Then and Now: Outfitting & Expedition
Then
In 1801 Lewis began outfitting an expedition for a land he’d never seen. He tried to anticipate the needs of his Corps and to assure that they had the food, clothing, materials, and equipment to explore the entire northwest and return alive with documentation of their journey and discoveries.

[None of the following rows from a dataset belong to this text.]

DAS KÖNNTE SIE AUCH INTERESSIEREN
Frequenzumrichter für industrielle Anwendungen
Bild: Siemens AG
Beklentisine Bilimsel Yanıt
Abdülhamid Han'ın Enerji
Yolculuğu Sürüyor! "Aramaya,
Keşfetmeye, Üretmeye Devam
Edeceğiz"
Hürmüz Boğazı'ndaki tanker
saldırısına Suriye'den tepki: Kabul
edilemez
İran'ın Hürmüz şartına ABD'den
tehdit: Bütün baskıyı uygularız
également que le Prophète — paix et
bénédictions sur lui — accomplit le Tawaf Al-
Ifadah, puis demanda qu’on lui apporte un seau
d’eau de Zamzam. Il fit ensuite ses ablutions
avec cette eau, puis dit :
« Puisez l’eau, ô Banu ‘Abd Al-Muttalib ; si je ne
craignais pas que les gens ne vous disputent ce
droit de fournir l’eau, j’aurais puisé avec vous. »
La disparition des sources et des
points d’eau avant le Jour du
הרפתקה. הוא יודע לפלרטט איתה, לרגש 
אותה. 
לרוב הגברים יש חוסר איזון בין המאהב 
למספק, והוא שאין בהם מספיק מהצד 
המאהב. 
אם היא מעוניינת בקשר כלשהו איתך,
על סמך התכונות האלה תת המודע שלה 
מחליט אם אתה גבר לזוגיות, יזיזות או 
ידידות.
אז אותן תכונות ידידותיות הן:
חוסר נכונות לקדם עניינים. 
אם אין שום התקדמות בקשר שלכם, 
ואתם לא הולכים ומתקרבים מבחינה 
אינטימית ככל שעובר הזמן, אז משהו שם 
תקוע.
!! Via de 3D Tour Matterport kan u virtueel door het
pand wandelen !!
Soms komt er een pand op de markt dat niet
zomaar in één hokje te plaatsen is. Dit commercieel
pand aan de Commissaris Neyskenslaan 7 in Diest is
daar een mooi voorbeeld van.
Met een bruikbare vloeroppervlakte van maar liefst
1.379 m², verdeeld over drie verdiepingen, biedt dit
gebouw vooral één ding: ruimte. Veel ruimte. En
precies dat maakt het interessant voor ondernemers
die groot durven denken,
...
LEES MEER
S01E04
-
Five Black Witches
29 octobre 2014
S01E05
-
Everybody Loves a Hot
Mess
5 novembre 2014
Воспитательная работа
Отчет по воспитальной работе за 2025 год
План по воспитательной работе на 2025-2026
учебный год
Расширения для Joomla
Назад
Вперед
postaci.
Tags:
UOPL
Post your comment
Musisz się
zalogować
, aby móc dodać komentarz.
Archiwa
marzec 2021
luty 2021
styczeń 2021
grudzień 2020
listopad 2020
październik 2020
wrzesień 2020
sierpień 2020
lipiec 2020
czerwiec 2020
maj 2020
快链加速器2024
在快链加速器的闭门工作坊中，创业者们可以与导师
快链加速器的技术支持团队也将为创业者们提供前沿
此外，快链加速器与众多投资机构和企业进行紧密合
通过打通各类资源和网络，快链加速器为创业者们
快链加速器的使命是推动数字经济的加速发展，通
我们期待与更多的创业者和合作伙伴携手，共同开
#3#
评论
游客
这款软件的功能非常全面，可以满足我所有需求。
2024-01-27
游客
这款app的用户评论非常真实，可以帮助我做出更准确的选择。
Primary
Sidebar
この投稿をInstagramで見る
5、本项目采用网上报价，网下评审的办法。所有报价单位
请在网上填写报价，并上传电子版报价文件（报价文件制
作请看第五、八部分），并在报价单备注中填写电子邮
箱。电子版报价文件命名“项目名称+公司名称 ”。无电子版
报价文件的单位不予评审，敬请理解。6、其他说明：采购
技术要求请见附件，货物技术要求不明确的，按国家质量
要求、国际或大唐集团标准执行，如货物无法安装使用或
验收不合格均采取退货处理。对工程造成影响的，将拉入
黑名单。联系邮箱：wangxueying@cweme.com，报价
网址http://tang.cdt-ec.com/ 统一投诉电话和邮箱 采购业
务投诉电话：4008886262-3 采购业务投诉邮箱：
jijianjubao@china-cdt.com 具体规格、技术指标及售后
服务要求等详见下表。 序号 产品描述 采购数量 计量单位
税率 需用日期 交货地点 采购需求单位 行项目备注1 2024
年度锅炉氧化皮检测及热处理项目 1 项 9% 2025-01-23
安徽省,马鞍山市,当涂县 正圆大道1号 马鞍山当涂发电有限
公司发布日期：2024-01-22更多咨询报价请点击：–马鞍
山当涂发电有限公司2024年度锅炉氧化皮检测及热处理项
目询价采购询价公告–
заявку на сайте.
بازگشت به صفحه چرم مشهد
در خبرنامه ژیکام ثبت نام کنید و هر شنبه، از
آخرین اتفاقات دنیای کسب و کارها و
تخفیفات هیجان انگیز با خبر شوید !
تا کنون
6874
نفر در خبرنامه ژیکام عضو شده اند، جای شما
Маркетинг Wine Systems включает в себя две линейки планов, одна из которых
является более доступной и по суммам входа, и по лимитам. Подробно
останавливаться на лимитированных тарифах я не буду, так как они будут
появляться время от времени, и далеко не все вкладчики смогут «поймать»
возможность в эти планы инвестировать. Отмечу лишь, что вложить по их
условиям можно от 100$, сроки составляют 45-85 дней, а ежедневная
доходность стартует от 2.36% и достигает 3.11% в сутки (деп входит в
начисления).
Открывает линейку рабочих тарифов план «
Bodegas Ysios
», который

In addition to the five types of water craft and the clothing, the inventory included two sextants, a chronometer, a surveyor’s compass, a set of plotting instruments, six papers of ink powder, pencils, crayons, two hundred pounds of rifle powder, 400 hundred pounds of lead; four gross of assorted fishing hooks, 26 axes, 100 flints, 30 steels for striking to make fire, pliers, handsaws, chisels, hatchets, whetstones, six large needles, a dozen awls, three bushels of salt, 12 pounds of soap, 193 pounds of “portable soup” (a thick paste made from boiling down beef, eggs, and vegetables), woolen overalls, oilskin bags, mosquito netting, 150 yards of linen cloth to be oiled and sewn into tents and sheets, candles, two dozen tablespoons, an iron corn mill, and 30 yards of flannel. While still on the East Coast, Lewis accumulated almost two tons of goods using the $2,500 Congress had allocated for the expedition.
Expeditions Now
Modern wilderness expeditions cost twice as much per person as the entire Lewis and Clark Expedition cost for the entire four year trip. For $3,990 you could pay for a 14-day wilderness experience. You could expect to travel in the latest in fiberglass watercraft, sleep in lightweight waterproof nylon and synthetic tents, cook on a portable gas stoves instead of an open cook fire, eat food purchased from the supermarket instead of wild game that you had to shoot and butcher in the field. You’d have toilet paper, a backpack, a sleeping bag rated for the coldest temperature you’d be expecting, and a guide who knew where you were going, and how long it would take to get you there.